» REQUIRED ACTION
For each line of the data that includes the word "derecho", copy the line.

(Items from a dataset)
-=-=-=-=-
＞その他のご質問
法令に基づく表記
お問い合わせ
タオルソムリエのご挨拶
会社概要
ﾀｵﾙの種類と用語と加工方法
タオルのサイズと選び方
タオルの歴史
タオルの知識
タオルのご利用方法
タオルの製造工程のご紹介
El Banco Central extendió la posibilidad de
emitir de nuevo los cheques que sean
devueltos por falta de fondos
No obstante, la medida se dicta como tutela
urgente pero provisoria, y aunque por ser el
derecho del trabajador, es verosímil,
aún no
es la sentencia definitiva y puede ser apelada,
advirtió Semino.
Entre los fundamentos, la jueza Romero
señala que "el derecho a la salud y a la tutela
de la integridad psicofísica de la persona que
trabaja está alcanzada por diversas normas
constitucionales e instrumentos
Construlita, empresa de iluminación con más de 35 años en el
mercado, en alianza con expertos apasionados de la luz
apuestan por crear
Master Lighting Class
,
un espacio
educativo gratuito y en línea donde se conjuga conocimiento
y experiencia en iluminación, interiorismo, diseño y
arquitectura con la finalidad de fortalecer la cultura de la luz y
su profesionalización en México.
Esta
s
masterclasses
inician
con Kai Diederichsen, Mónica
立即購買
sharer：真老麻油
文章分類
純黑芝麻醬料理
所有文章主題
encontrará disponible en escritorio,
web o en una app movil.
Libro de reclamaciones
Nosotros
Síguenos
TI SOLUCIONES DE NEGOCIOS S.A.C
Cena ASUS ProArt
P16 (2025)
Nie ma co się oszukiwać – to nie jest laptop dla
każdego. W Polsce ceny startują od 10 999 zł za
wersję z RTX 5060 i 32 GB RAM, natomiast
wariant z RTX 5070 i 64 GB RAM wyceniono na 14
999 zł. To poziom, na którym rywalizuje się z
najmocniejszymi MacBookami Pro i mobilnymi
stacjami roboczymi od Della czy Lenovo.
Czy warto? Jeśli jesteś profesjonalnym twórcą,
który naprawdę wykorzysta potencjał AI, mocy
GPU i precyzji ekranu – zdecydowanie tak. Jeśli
-=-=-=-=-
» RESPONSE AREA
derecho del trabajador, es verosímil,
señala que "el derecho a la salud y a la tutela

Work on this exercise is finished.